The USCCB's Committee on Doctrine wrote a document last week warning the faithful of the book, The Sexual Person: Towards a Renewed Catholic Anthropology by Todd Salzman and Michael Lawler. It finds its empitome in this blurb:
"Its interpersonal and experiential approach points to a thorough revision of Church teaching on birth control, reproductive technology, premarital sex, and homosexuality." — Edward C. Vacek, SJ, professor, Department of Moral Theology, Weston Jesuit School of Theology (my own emphasis added)The bishop's document (found here) is coherent, clear, and straightforward about the inadequacies and outright problems with the work. First and foremost, it oversimplifies and (possibly) unintentionally desacralizes Sacred Scripture treating it with as much or less reverence than a publication of poems written by and for four year olds.
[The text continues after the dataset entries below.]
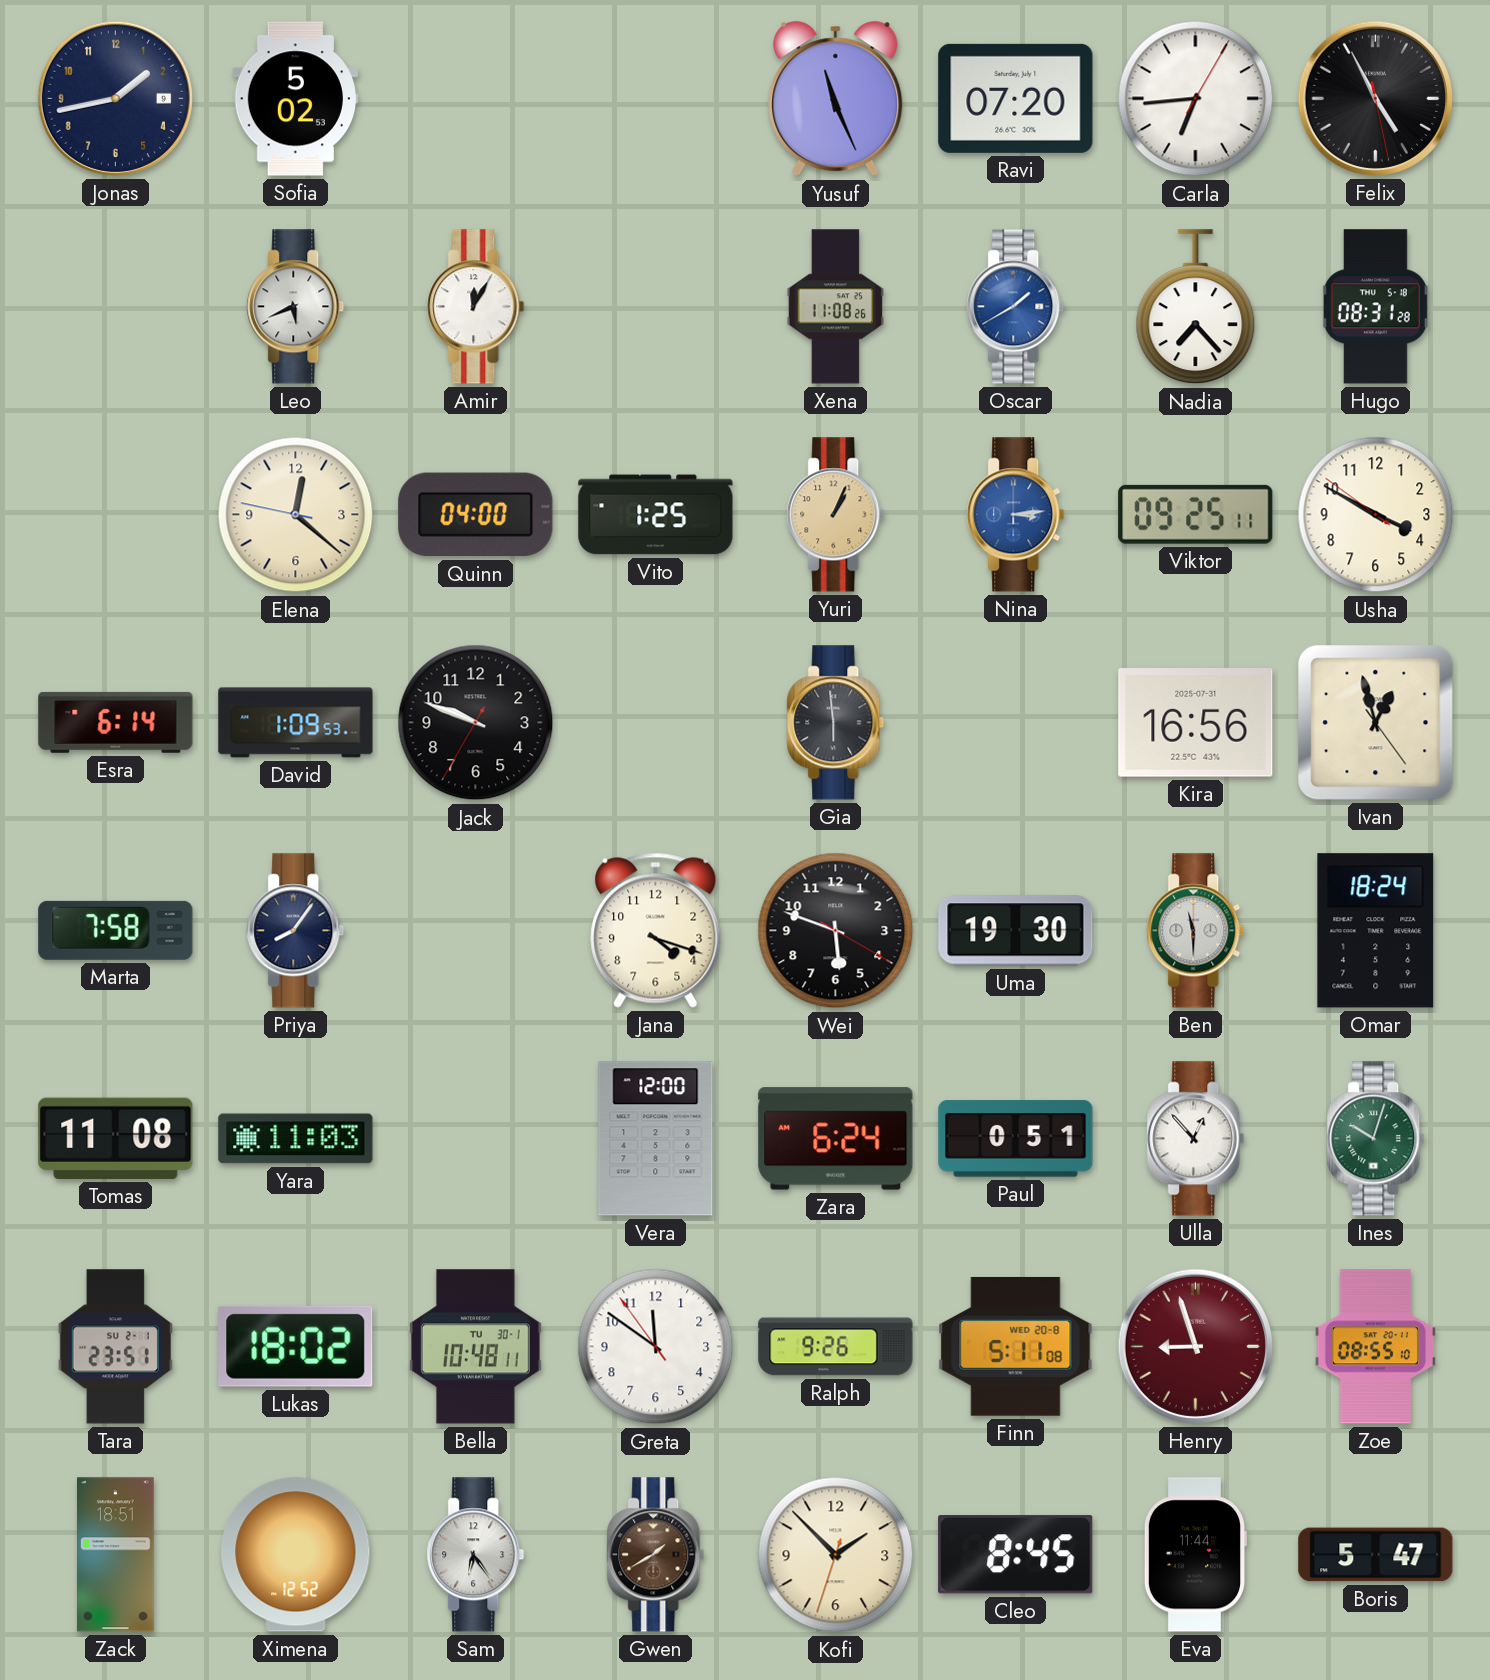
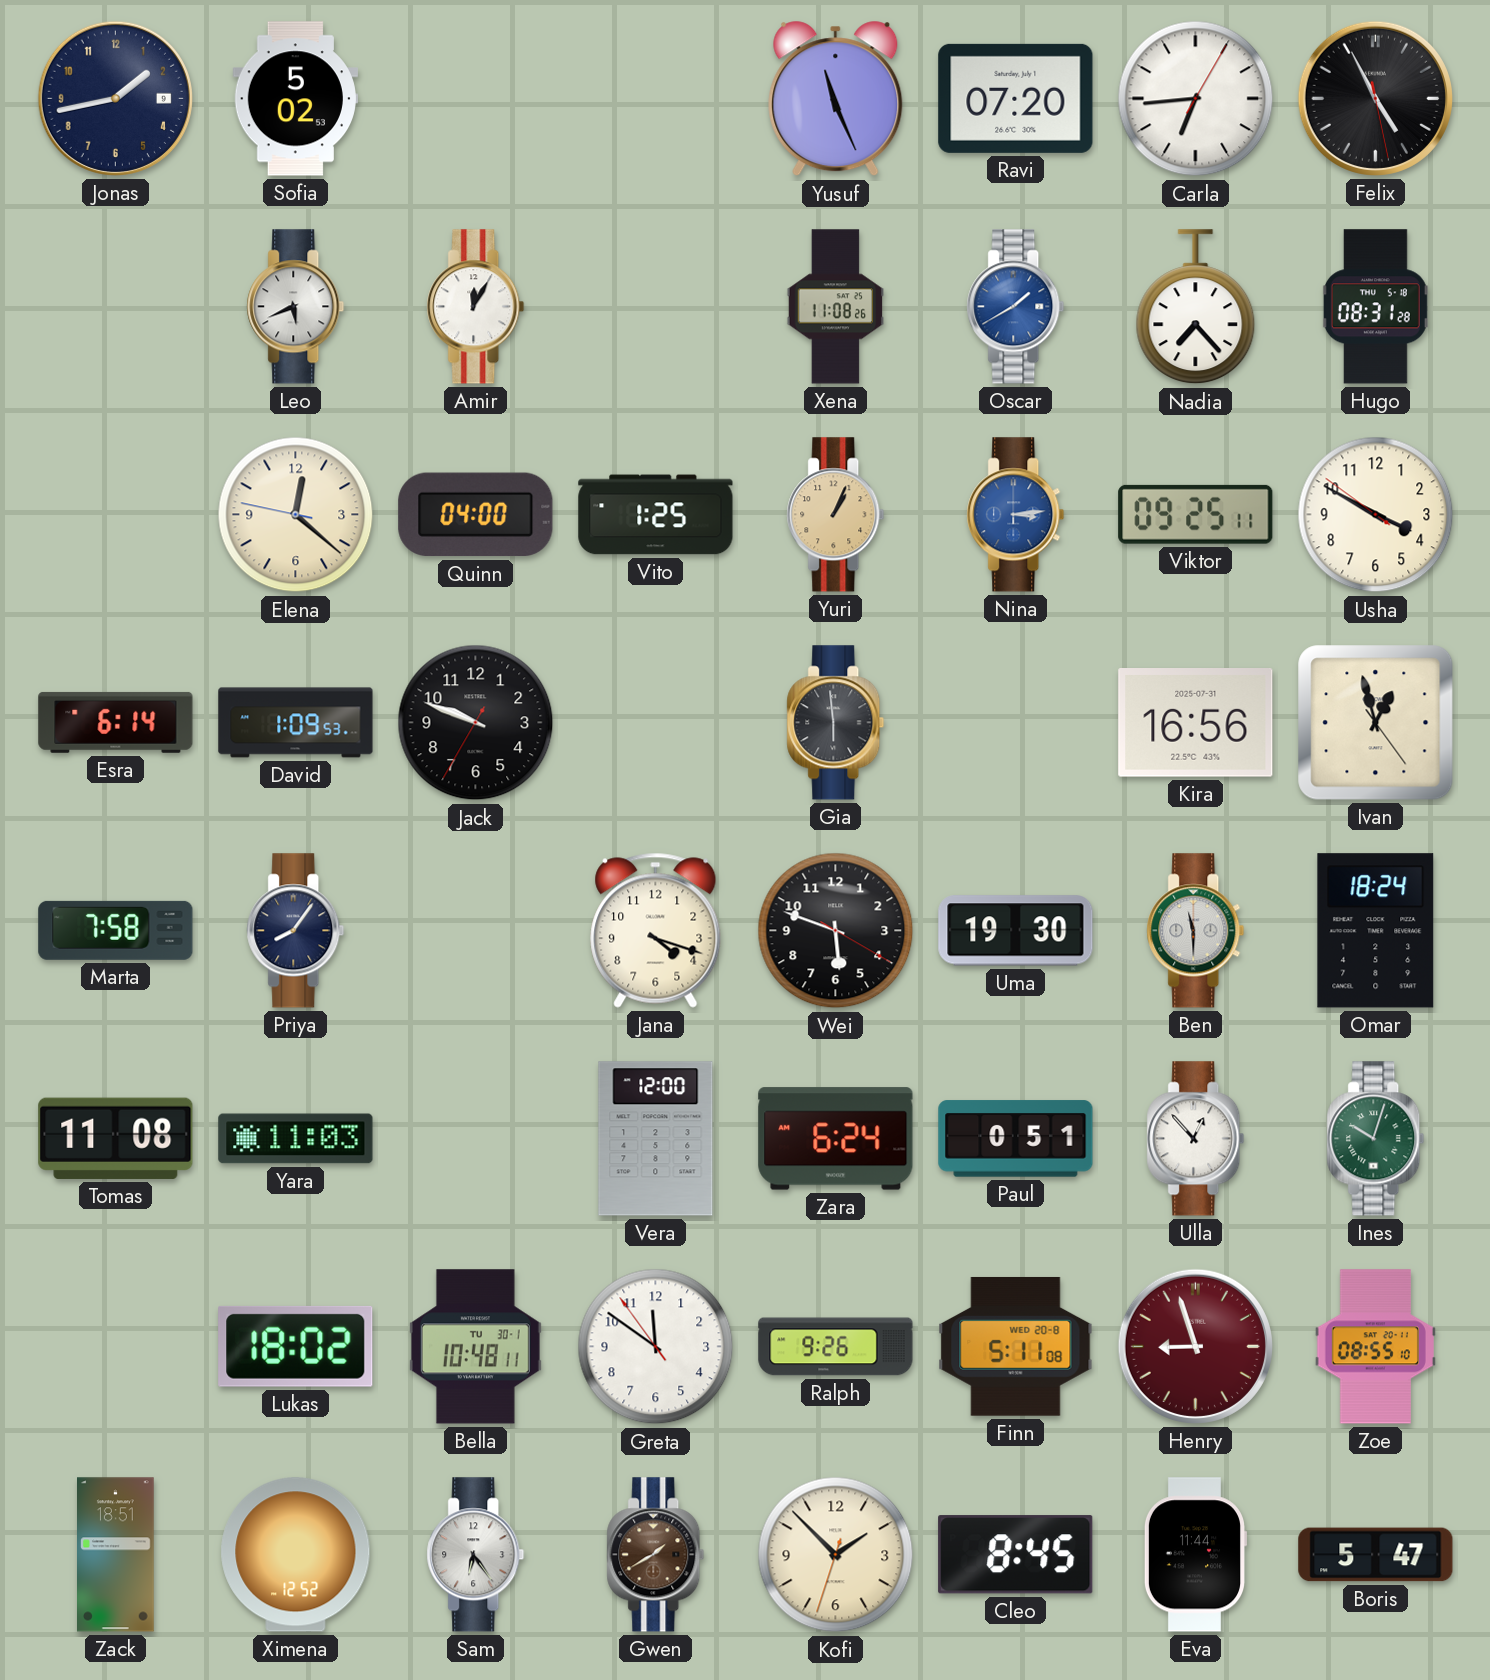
Tara: 23:51 -> none
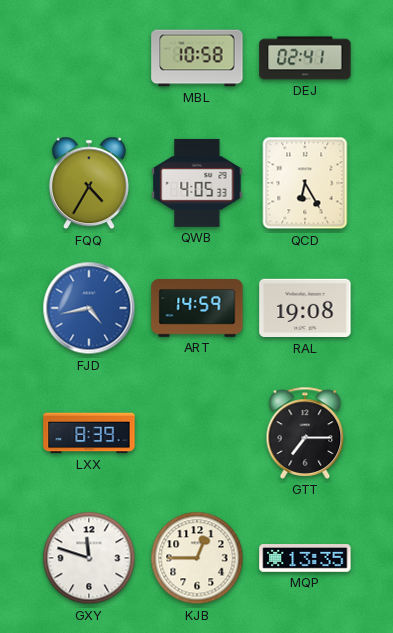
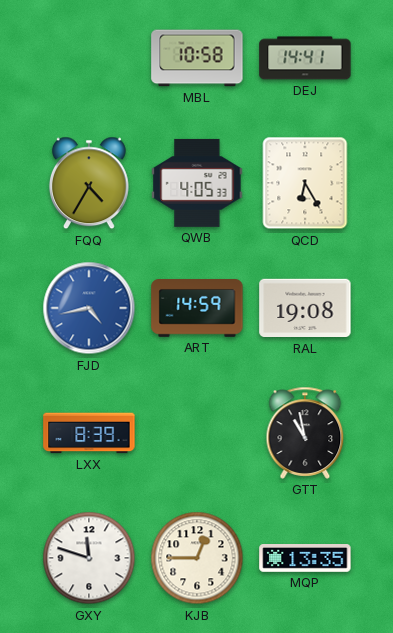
DEJ: 02:41 -> 14:41
GTT: 7:15 -> 10:58
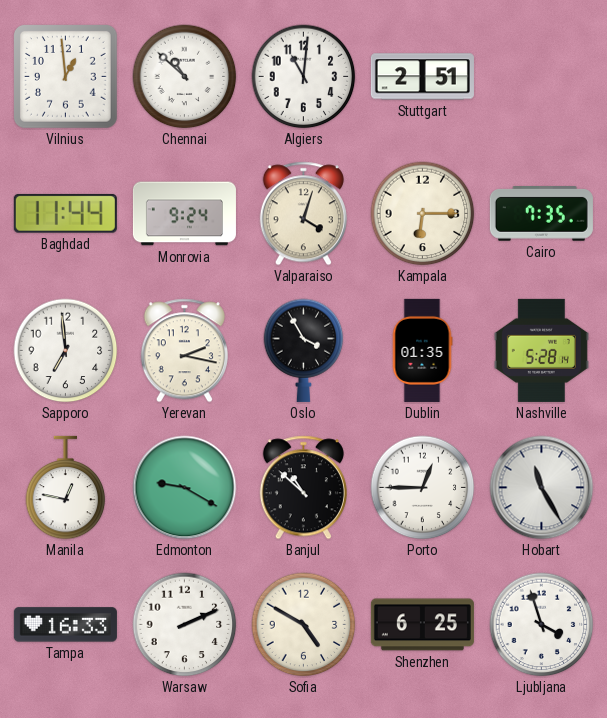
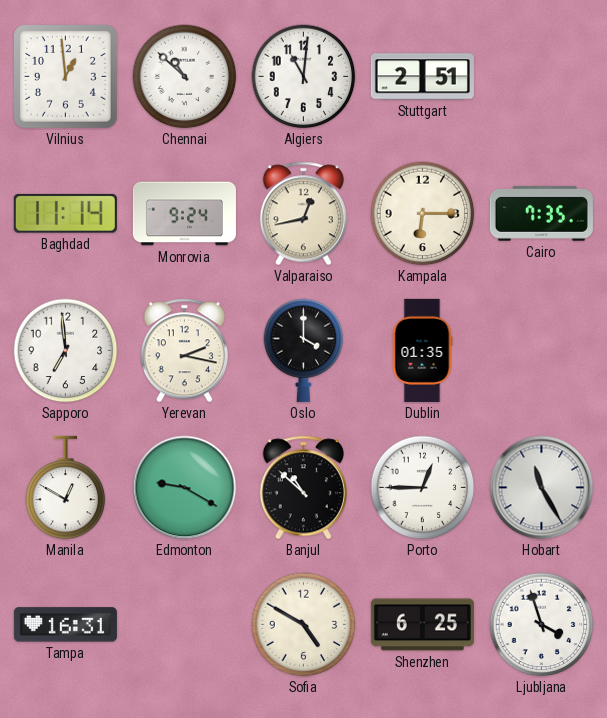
Baghdad: 11:44 -> 11:14
Valparaiso: 4:03 -> 12:43
Oslo: 3:55 -> 4:00
Nashville: 5:28 -> none
Manila: 12:47 -> 12:50
Tampa: 16:33 -> 16:31
Warsaw: 2:11 -> none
Each moral statement in Scripture is sociohistorically conditioned, so conditioned as to have no relevance in the 21st Century. They don't even bother to do the work of deconstruction to take down the arguments they go the easy route of absolute relativism. However, "The Church has never doubted, however, that with proper study and analysis it is possible not only to come to an understanding of the meaning that the scriptural writer intended but also, through an understanding of the human words, to come to an understanding of what God intended to convey to us by means of the human writers. History is not an impassable barrier for communication of God's truth through Scripture." (7 of bishop's document)
The document goes on to speak about Salzman and Lawler's lack of grasping the natural law. Their conclusions are dissident, disrespectful, and moral relativistic. Be warned this book is not representative of Catholic sexual ethics. Do not be mislead by their use of Catholic language including the Theology of the Body-esque title of the book.